◆ **WHAT TO PRODUCE**
Each line below that holds the word "demandes" counts once; state the total number of such lines and nothing else.

:: RAW DATA

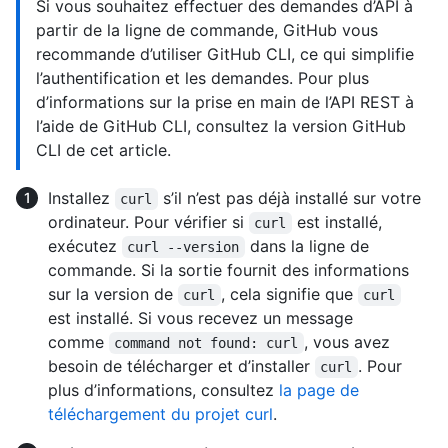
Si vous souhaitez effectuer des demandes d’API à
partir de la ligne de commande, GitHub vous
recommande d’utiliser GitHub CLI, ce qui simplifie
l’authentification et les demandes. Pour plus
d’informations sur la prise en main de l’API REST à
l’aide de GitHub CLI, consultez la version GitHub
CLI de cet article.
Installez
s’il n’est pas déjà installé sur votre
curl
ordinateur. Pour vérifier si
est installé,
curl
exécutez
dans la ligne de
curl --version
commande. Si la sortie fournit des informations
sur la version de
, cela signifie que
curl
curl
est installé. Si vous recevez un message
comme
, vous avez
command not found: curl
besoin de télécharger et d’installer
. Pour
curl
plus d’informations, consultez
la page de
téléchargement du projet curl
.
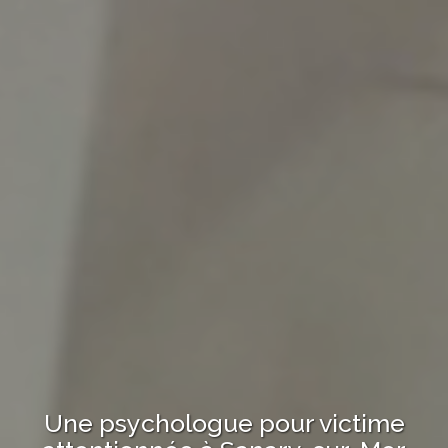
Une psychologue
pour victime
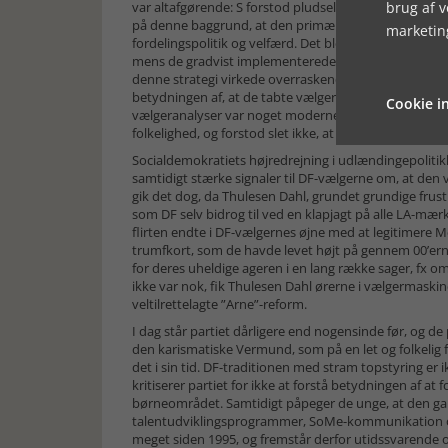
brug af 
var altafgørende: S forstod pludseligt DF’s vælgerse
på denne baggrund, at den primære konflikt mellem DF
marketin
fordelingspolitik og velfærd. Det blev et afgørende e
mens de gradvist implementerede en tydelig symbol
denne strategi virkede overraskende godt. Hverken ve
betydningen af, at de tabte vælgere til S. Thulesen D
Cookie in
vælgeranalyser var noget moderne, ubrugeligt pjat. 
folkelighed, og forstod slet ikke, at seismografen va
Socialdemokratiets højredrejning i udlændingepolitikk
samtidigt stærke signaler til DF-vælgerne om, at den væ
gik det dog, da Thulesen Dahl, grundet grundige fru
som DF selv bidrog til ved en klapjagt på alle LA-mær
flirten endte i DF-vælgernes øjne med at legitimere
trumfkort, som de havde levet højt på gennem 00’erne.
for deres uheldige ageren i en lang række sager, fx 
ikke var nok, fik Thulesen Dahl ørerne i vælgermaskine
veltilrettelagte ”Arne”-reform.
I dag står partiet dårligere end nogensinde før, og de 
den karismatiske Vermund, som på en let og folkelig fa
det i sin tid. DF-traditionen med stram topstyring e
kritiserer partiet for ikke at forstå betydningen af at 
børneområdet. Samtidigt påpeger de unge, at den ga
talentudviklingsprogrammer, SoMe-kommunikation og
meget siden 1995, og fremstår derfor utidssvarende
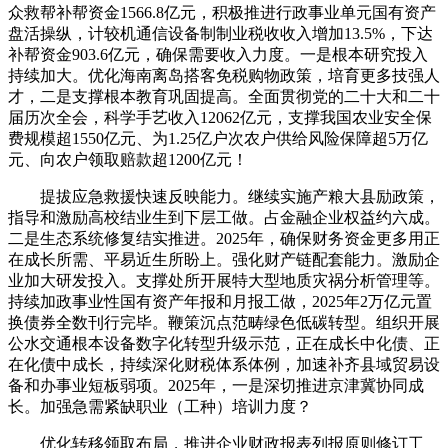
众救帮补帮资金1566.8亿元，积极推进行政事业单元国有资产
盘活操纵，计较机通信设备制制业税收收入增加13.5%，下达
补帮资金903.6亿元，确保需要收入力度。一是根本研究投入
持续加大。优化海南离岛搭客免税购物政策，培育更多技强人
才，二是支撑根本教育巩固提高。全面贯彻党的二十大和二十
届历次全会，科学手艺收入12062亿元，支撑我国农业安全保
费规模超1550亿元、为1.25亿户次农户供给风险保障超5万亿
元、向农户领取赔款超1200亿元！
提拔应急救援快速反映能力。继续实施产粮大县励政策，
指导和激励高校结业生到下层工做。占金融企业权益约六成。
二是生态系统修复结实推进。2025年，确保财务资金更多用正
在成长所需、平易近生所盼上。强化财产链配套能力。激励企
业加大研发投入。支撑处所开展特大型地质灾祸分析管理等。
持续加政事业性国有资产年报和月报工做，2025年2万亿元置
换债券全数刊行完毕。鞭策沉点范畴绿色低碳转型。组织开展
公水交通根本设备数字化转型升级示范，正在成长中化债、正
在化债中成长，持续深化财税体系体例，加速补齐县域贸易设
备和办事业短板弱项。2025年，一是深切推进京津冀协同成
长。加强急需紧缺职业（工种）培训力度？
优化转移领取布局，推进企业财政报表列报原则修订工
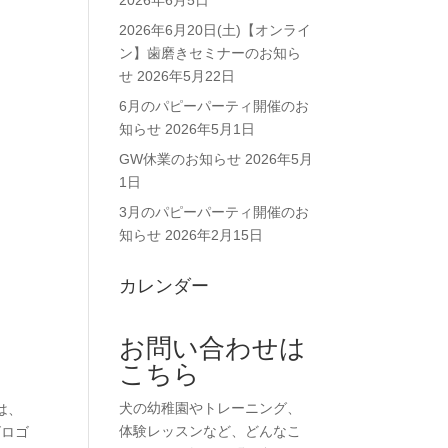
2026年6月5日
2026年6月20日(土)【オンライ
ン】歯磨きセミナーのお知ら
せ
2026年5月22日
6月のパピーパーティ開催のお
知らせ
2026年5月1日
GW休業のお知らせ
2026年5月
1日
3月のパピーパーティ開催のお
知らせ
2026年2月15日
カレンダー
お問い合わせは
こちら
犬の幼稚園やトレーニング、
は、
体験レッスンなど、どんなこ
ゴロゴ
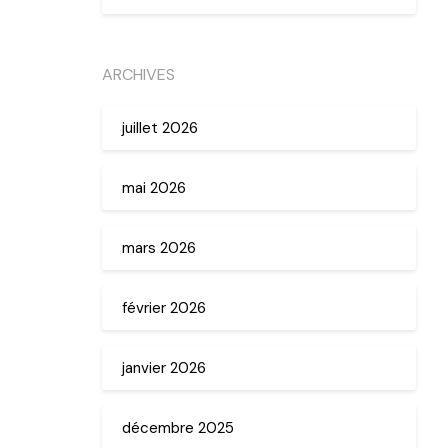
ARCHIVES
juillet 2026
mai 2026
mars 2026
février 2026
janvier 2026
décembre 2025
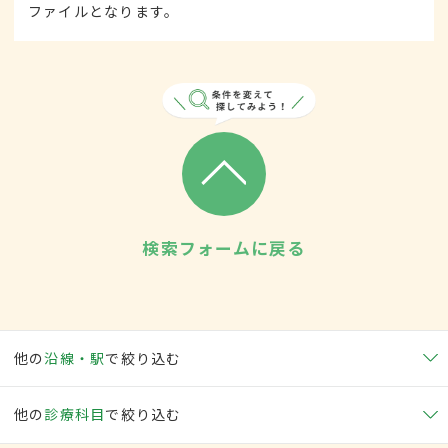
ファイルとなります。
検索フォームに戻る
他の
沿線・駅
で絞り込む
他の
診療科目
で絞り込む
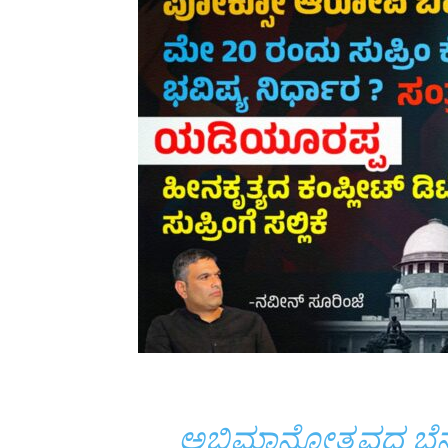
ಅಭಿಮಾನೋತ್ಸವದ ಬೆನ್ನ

::::
:: RAW DATA

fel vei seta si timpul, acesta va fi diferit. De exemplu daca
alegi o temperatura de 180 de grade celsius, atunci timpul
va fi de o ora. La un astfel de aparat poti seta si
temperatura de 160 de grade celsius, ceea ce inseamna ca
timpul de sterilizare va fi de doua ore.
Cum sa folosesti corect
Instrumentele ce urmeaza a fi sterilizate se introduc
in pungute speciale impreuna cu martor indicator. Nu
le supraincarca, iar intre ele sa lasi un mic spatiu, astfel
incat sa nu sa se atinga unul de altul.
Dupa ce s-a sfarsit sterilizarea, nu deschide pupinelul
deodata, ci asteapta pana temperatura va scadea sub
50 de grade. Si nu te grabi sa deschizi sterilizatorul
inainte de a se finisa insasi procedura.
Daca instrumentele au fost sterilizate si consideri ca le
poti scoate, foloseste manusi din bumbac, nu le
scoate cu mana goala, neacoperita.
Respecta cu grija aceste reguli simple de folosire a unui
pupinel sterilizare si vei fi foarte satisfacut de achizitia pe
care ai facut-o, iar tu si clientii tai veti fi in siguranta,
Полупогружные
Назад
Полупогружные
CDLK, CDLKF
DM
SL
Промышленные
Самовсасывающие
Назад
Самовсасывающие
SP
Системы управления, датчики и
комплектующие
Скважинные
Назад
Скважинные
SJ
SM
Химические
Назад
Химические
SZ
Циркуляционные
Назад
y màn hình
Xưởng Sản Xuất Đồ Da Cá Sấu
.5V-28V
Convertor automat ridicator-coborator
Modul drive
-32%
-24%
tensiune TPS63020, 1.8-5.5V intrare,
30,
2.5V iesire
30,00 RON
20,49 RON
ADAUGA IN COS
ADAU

::::
:: RAW DATA

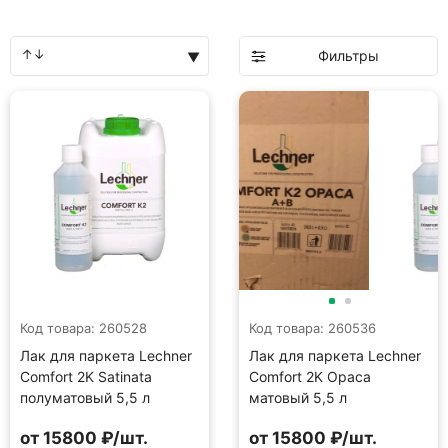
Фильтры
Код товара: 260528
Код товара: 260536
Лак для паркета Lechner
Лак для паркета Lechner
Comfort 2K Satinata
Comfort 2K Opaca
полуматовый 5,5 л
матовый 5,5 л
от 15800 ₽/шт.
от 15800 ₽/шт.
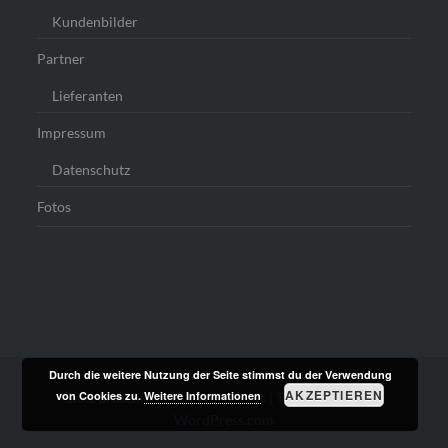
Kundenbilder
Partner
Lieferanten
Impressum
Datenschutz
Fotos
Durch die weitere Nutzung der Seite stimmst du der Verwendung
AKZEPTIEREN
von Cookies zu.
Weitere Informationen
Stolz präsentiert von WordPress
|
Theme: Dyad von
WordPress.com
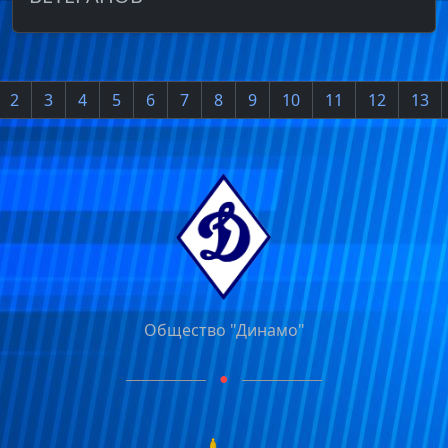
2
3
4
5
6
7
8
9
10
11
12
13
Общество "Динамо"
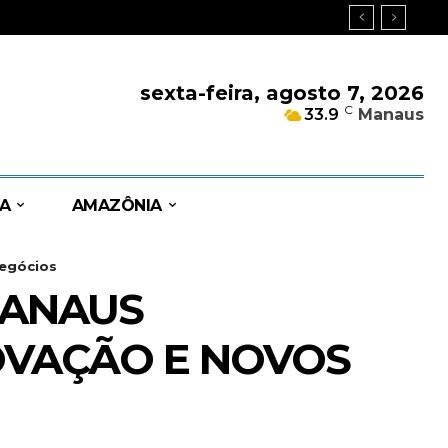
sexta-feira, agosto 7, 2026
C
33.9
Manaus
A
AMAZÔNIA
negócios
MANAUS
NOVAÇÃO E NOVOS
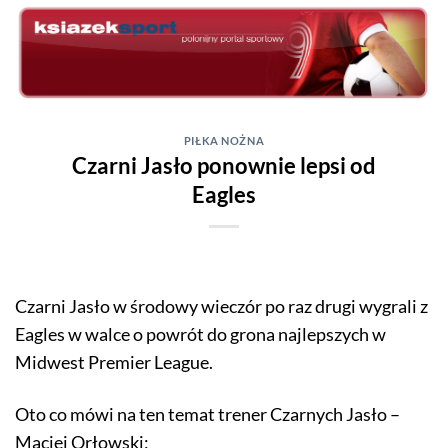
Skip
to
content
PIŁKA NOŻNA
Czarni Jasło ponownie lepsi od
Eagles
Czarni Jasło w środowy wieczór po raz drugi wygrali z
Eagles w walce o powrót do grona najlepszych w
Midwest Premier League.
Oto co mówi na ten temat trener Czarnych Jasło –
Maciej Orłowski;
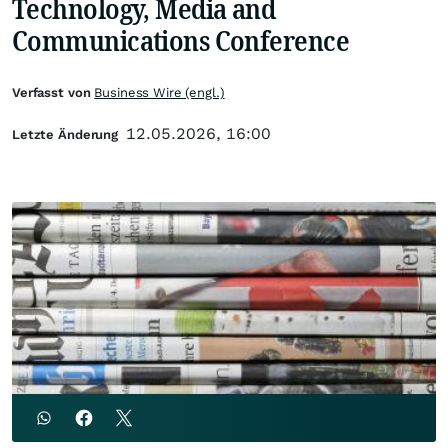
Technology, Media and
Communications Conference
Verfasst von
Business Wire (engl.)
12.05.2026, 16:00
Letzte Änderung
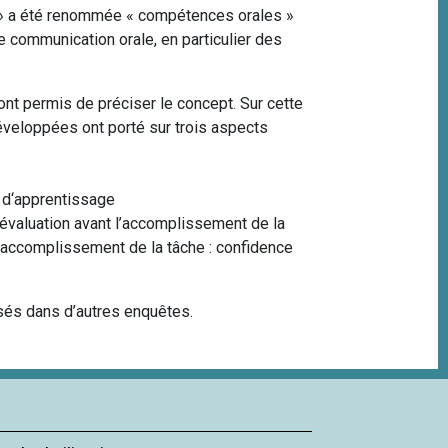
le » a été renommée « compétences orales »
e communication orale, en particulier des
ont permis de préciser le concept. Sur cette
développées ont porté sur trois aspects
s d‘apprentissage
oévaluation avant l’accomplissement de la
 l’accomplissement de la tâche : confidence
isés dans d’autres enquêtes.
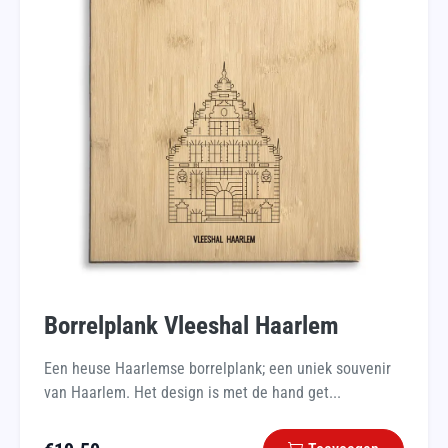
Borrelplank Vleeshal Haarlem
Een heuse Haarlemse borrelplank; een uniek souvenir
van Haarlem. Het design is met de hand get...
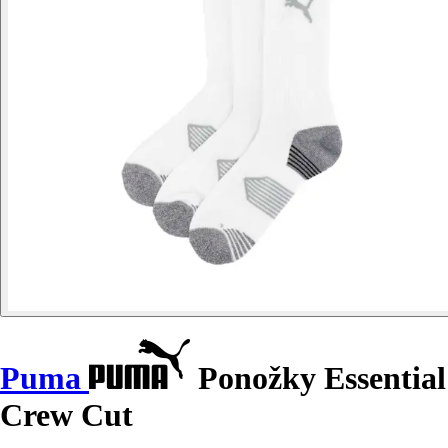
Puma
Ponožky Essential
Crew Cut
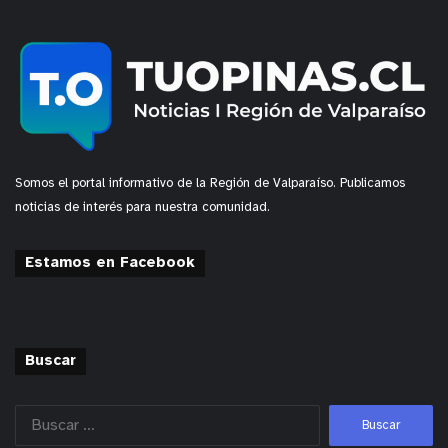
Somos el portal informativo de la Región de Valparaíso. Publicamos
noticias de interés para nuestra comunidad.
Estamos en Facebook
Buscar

::::

◆ **EXPECTED ANSWER**
2